Commitment to the work also matters here. I see sex work as a career – not something that I do for fun, or “on the side”, or out of necessity. I love my work, I want to continue doing it for as long as women and couples want to book me. So I am invested in being able to maintain my mental and physical health and to avoid burnout.

From a client’s perspective burnout has some obvious consequences – paying for an experience that isn’t as enjoyable and satisfying as you would expect, losing “the magic” that is part of what clients come to see us for, and in the worst case where burnout causes a worker to quit the industry entirely, they lose a connection that my be very important and built over many years entirely. Which can be a very traumatic experience, akin to losing a conventional relationship even.

So as a sex worker I need to keep in mind the commitment that I make to my clients, especially those whom I see regularly for a long time. While I may not have an explicit commitment beyond individual sessions, I do feel that I need to respect that connection that I have and the investment that my clients make in me. To that end while I have never considered retiring from sex work, if I did then I would probably try to give my clients at least a year – or years – warning so that they weren’t suddenly abandoned.

Lastly, when sex workers get burnout and can’t give clients the experience that they want, or leave the industry entirely that is detrimental to the reputation of the industry as a whole.

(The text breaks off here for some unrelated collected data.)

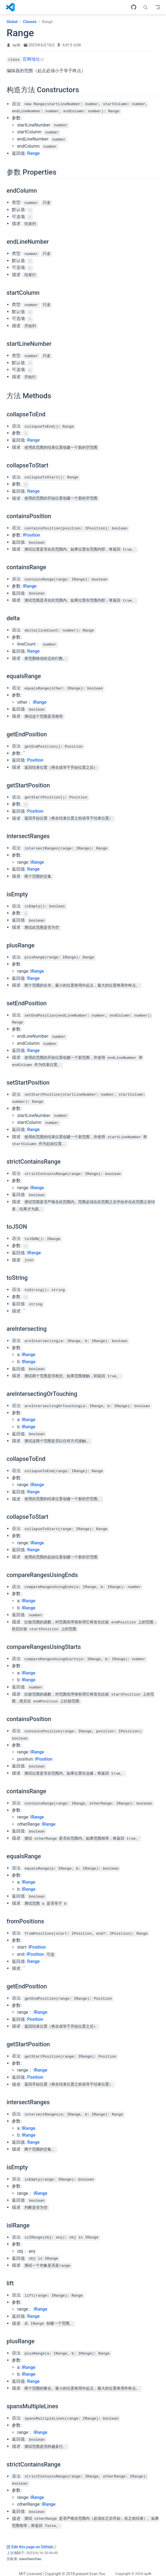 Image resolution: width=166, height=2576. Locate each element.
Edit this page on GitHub (32, 2541)
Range (33, 153)
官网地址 (33, 59)
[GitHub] (133, 7)
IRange (29, 584)
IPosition (31, 533)
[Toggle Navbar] (158, 7)
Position (35, 758) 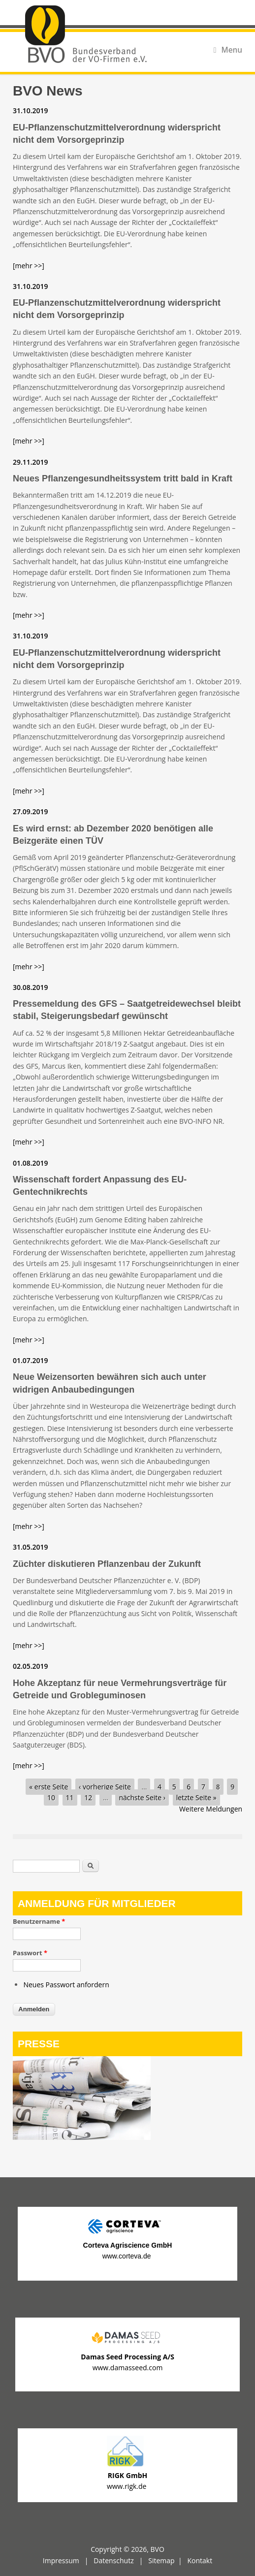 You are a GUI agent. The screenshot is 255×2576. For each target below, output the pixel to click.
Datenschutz (113, 2560)
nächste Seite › (142, 1797)
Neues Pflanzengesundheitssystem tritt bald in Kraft (122, 478)
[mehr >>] (28, 265)
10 (51, 1797)
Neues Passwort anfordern (66, 1984)
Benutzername (39, 1921)
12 (88, 1797)
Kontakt (199, 2560)
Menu (228, 50)
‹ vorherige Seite (105, 1786)
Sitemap (161, 2560)
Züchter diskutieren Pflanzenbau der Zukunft (107, 1564)
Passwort (30, 1952)
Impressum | (68, 2560)
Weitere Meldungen (210, 1808)
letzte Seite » (196, 1797)
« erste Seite (48, 1786)
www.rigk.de (127, 2486)
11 (70, 1797)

The woman who prompted me to write this post – having lost the services of two sex workers in a row has serious reservations about engaging with another sex worker as she just expects that anyone she meets now will in due course quit the industry and leave her to find a new provider once again.

That is bad for everyone (clients and workers) long term and while I understand the role that sex work plays socially (allowing people with few skills or options to earn good money where they otherwise might not be able to), there is a benefit to our industry becoming more stable and “professional”. I don’t expect that to change, but I will do my part to provide a long term reliable service to anyone who wants to see me.

John

It’s always ok to end a session early – I won’t be upset or embarrassed

I recently met a woman for an overnight booking (and with her permission) I’m sharing a story from our session together.  Now she had traveled a long way to see me – to have sex for the first time, so it was quite a big deal for her. 

She chose to book me overnight, which I encourage for women having sex for the first time as it gives them the opportunity to experience sex several times and reach a point with it where they are comfortable, can get past their nerves, and start to experience the pleasure that sex can provide.

Our session went well and she got to experience intimate touch, had her first orgasm assisted by someone else, and then experienced penetrative sex in a number of positions for the first time.

We took a break and chatted about the experience and issues around dating and sex.

Now I was booked to stay with her overnight, but at that point she decided that she had experienced enough and didn’t need me to stay.  So we ended the booking early.  She paid me for the time we had been together and I went on my way.

The reason that I am writing about this is that she was worried about how I would feel about her ending our booking early and that I might be upset.

So I want to be very clear for anyone who is contemplating a booking with me – you can always end a booking at any time and I will not be upset.  If you are not happy with my service, or it’s not working for you, or you have had enough, or any other reason then you can tell me and we can end it there.

It is really important to me that anyone who sees me understands that and doesn’t feel that because they have requested a longer booking that I have to stay for that long.  It’s your session and you can end it any time you want to without upsetting or disappointing me – and I will always adjust my fee appropriately.